Action item. Within this material, state how many lines include the string "when". Reply with the number only.

Material to process.
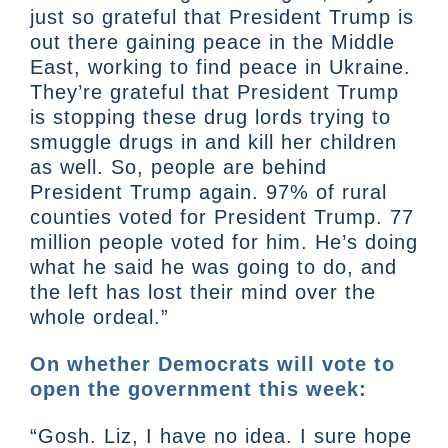
just so grateful that President Trump is
out there gaining peace in the Middle
East, working to find peace in Ukraine.
They’re grateful that President Trump
is stopping these drug lords trying to
smuggle drugs in and kill her children
as well. So, people are behind
President Trump again. 97% of rural
counties voted for President Trump. 77
million people voted for him. He’s doing
what he said he was going to do, and
the left has lost their mind over the
whole ordeal.”
On whether Democrats will vote to
open the government this week:
“Gosh. Liz, I have no idea. I sure hope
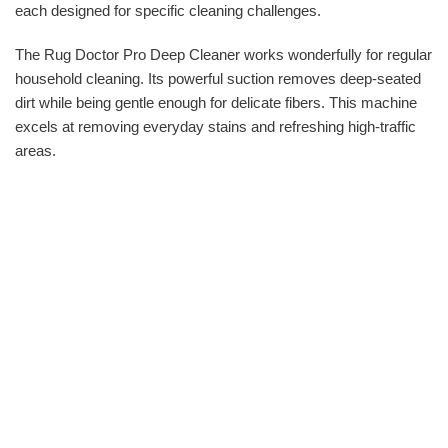
each designed for specific cleaning challenges.
The Rug Doctor Pro Deep Cleaner works wonderfully for regular
household cleaning. Its powerful suction removes deep-seated
dirt while being gentle enough for delicate fibers. This machine
excels at removing everyday stains and refreshing high-traffic
areas.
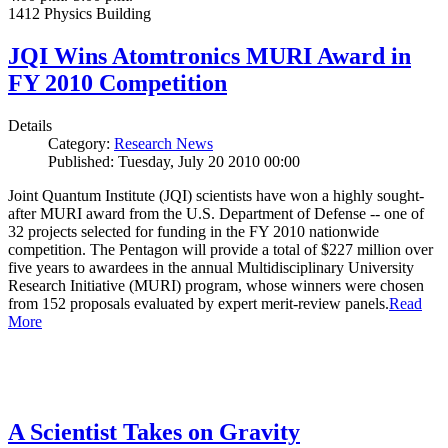
1412 Physics Building
JQI Wins Atomtronics MURI Award in
FY 2010 Competition
Details
Category:
Research News
Published: Tuesday, July 20 2010 00:00
Joint Quantum Institute (JQI) scientists have won a highly sought-
after MURI award from the U.S. Department of Defense -- one of
32 projects selected for funding in the FY 2010 nationwide
competition. The Pentagon will provide a total of $227 million over
five years to awardees in the annual Multidisciplinary University
Research Initiative (MURI) program, whose winners were chosen
from 152 proposals evaluated by expert merit-review panels.
Read
More
A Scientist Takes on Gravity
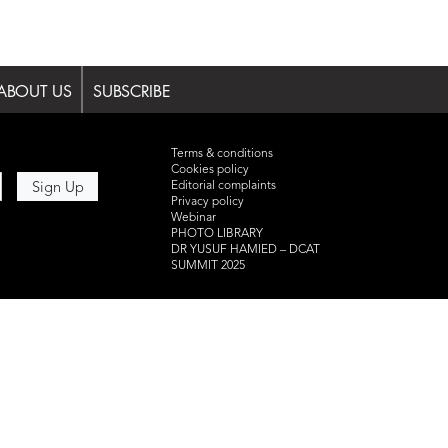
ABOUT US
SUBSCRIBE
Terms & conditions
Cookies policy
Editorial complaints
Privacy policy
Webinar
PHOTO LIBRARY
DR YUSUF HAMIED – DCAT
SUMMIT 2025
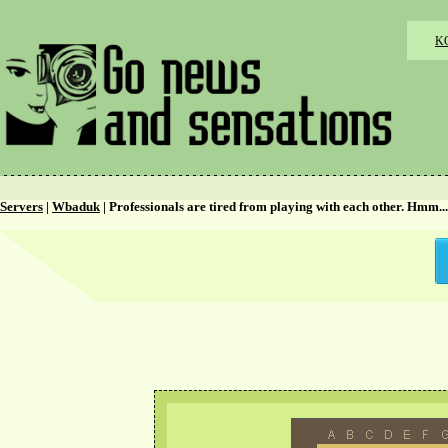
K
Servers
|
Wbaduk
| Professionals are tired from playing with each other. Hmm...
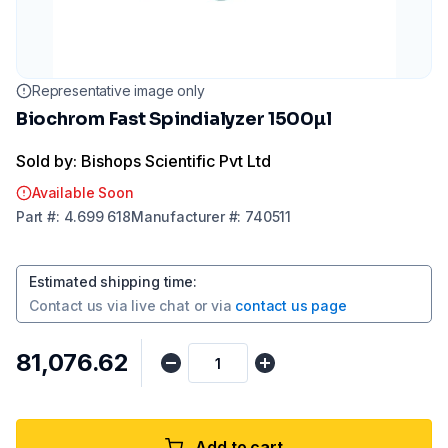
Representative image only
Biochrom Fast Spindialyzer 1500µl
Sold by: Bishops Scientific Pvt Ltd
Available Soon
Part
#:
4.699 618
Manufacturer
#:
740511
Estimated shipping time
:
Contact us via
live chat
or via
contact us page
₹81,076.62
Add to cart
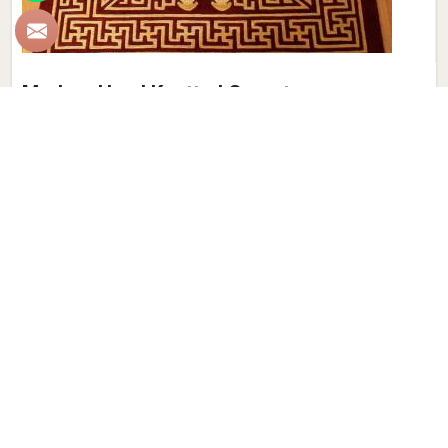
Modern Hand Knotted Carpet
Discover the perfect blend of tradition and contemporary
aesthetics with Qamrun-Nas & Sons for people in Chennai.
Looking for Modern Hand Knotted Carpet Manufacturers in
Chennai? Though we are not based there, each carpet is
meticulously crafted to elevate your interiors. Immerse
yourself in the sleek patterns and textures that define our
products in Chennai, each piece reflecting our commitment
to quality and innovation. Explore the allure of modern
hand-knotted carpets in Chennai that infuse your spaces
with a touch of sophistication as we present you with a
selection that embodies both timeless artistry and modern
design.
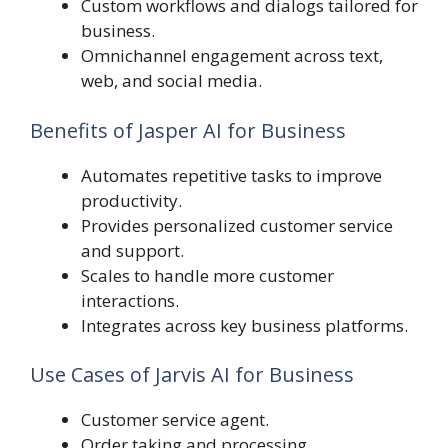
Custom workflows and dialogs tailored for
business.
Omnichannel engagement across text,
web, and social media.
Benefits of Jasper AI for Business
Automates repetitive tasks to improve
productivity.
Provides personalized customer service
and support.
Scales to handle more customer
interactions.
Integrates across key business platforms.
Use Cases of Jarvis AI for Business
Customer service agent.
Order taking and processing.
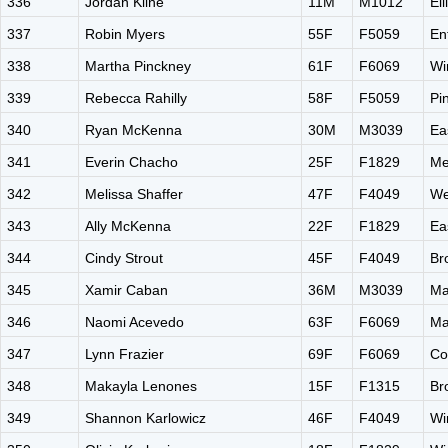
336
Jordan Kline
11M
M1012
El
337
Robin Myers
55F
F5059
En
338
Martha Pinckney
61F
F6069
Wi
339
Rebecca Rahilly
58F
F5059
Pi
340
Ryan McKenna
30M
M3039
Ea
341
Everin Chacho
25F
F1829
Me
342
Melissa Shaffer
47F
F4049
We
343
Ally McKenna
22F
F1829
Ea
344
Cindy Strout
45F
F4049
Br
345
Xamir Caban
36M
M3039
Ma
346
Naomi Acevedo
63F
F6069
Ma
347
Lynn Frazier
69F
F6069
Co
348
Makayla Lenones
15F
F1315
Br
349
Shannon Karlowicz
46F
F4049
Wi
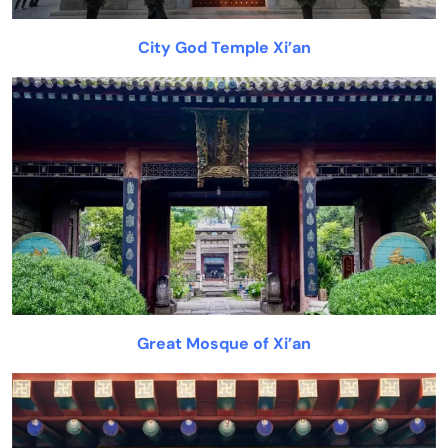
City God Temple Xi’an
Great Mosque of Xi’an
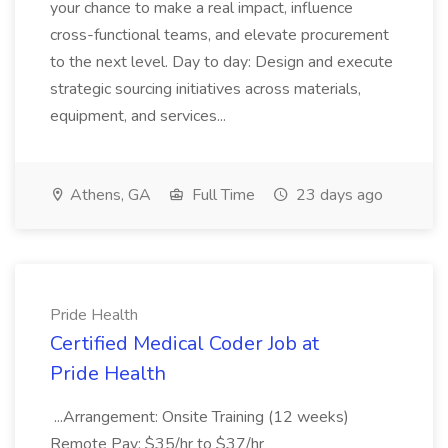
your chance to make a real impact, influence
cross-functional teams, and elevate procurement
to the next level. Day to day: Design and execute
strategic sourcing initiatives across materials,
equipment, and services...
Athens, GA
Full Time
23 days ago
Pride Health
Certified Medical Coder Job at
Pride Health
...Arrangement: Onsite Training (12 weeks)
Remote Pay: $35/hr to $37/hr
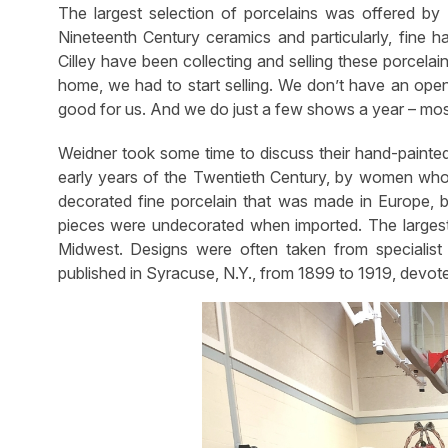
The largest selection of porcelains was offered by D
Nineteenth Century ceramics and particularly, fine h
Cilley have been collecting and selling these porcela
home, we had to start selling. We don’t have an ope
good for us. And we do just a few shows a year – mos
Weidner took some time to discuss their hand-painted
early years of the Twentieth Century, by women who c
decorated fine porcelain that was made in Europe, 
pieces were undecorated when imported. The largest
Midwest. Designs were often taken from specialis
published in Syracuse, N.Y., from 1899 to 1919, devote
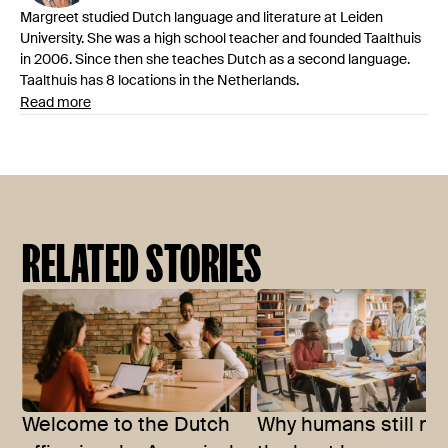
Margreet studied Dutch language and literature at Leiden
University. She was a high school teacher and founded Taalthuis
in 2006. Since then she teaches Dutch as a second language.
Taalthuis has 8 locations in the Netherlands.
Read more
RELATED STORIES
Welcome to the Dutch
Why humans still m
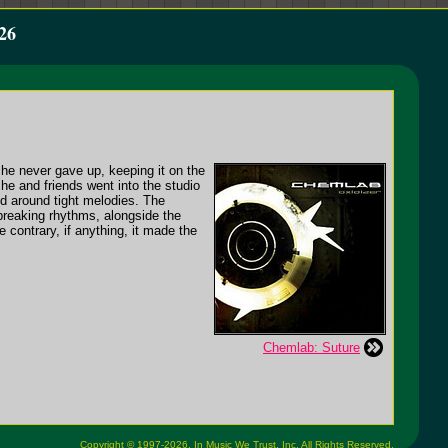
26
he never gave up, keeping it on the
che and friends went into the studio
ed around tight melodies. The
breaking rhythms, alongside the
 contrary, if anything, it made the
Chemlab: Suture
Copyright © 1997-2026,
In Music We Trust, Inc.
All Rights Reserved.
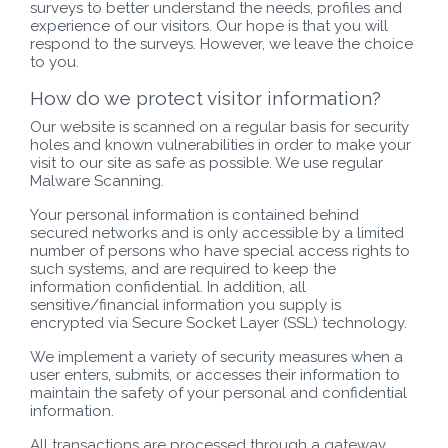
surveys to better understand the needs, profiles and
experience of our visitors. Our hope is that you will
respond to the surveys. However, we leave the choice
to you.
How do we protect visitor information?
Our website is scanned on a regular basis for security
holes and known vulnerabilities in order to make your
visit to our site as safe as possible. We use regular
Malware Scanning.
Your personal information is contained behind
secured networks and is only accessible by a limited
number of persons who have special access rights to
such systems, and are required to keep the
information confidential. In addition, all
sensitive/financial information you supply is
encrypted via Secure Socket Layer (SSL) technology.
We implement a variety of security measures when a
user enters, submits, or accesses their information to
maintain the safety of your personal and confidential
information.
All transactions are processed through a gateway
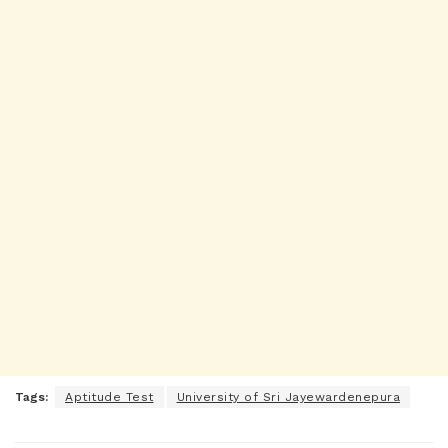
Tags:
Aptitude Test
University of Sri Jayewardenepura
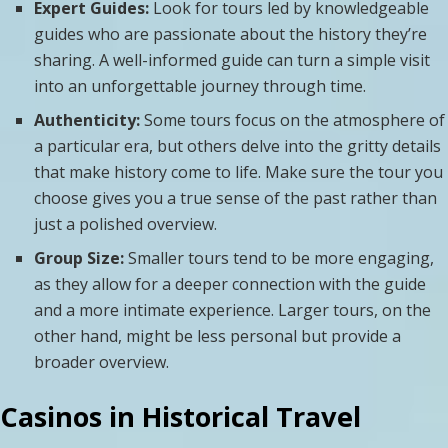
Expert Guides:
Look for tours led by knowledgeable
guides who are passionate about the history they’re
sharing. A well-informed guide can turn a simple visit
into an unforgettable journey through time.
Authenticity:
Some tours focus on the atmosphere of
a particular era, but others delve into the gritty details
that make history come to life. Make sure the tour you
choose gives you a true sense of the past rather than
just a polished overview.
Group Size:
Smaller tours tend to be more engaging,
as they allow for a deeper connection with the guide
and a more intimate experience. Larger tours, on the
other hand, might be less personal but provide a
broader overview.
Casinos in Historical Travel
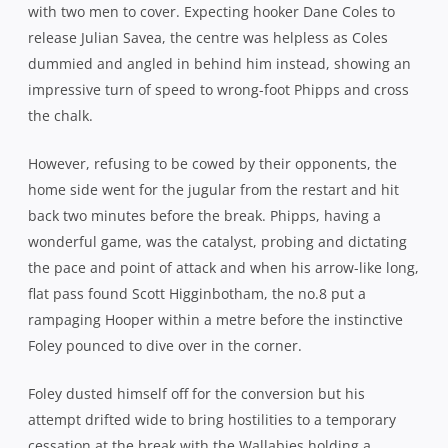
narrow 3pt lead.
The second half started with a bang for Australia. Another
poor restart put them straight on the backfoot but
turnover ball saw a combination of Fardy, Folau and
Kuridrani hit the ball up to take them 70 metres upfield. A
barnstorming surge from James Slipper edged them
closer as the All Blacks retreated and another dart from
Folau followed by composed decision making from
Phipps, gave Ashley-Cooper the chance to slide over and
celebrate his milestone in style.
Foley made amends for his miss before the break with a
superb sideline conversion and the Wallabies had some
daylight at 22-12. They had 35 minutes left to finish the
job.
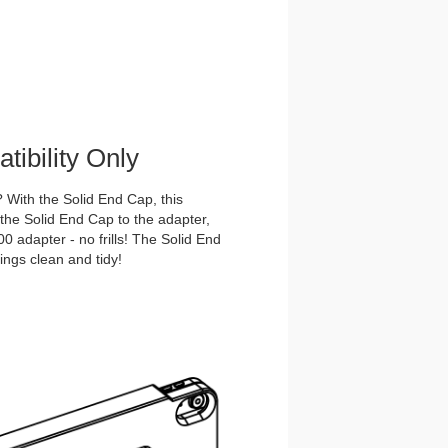
ibility Only
With the Solid End Cap, this
he Solid End Cap to the adapter,
 adapter - no frills! The Solid End
ings clean and tidy!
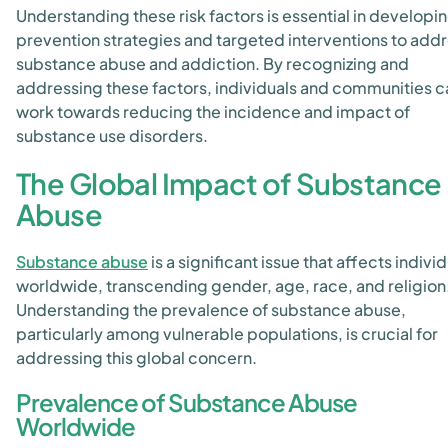
Understanding these risk factors is essential in developi
prevention strategies and targeted interventions to add
substance abuse and addiction. By recognizing and
addressing these factors, individuals and communities c
work towards reducing the incidence and impact of
substance use disorders.
The Global Impact of Substance
Abuse
Substance abuse
is a significant issue that affects indivi
worldwide, transcending gender, age, race, and religion
Understanding the prevalence of substance abuse,
particularly among vulnerable populations, is crucial for
addressing this global concern.
Prevalence of Substance Abuse
Worldwide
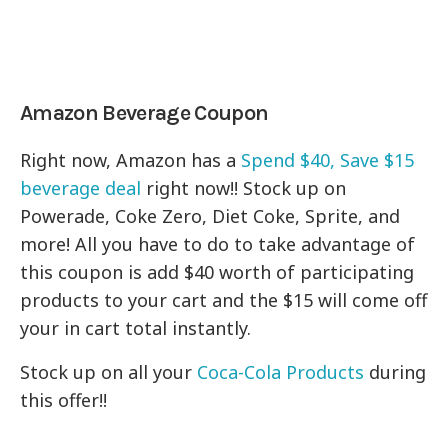
Amazon Beverage Coupon
Right now, Amazon has a
Spend $40, Save $15
beverage deal
right now!! Stock up on
Powerade, Coke Zero, Diet Coke, Sprite, and
more! All you have to do to take advantage of
this coupon is add $40 worth of participating
products to your cart and the $15 will come off
your in cart total instantly.
Stock up on all your
Coca-Cola Products
during
this offer!!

Exercise output. 2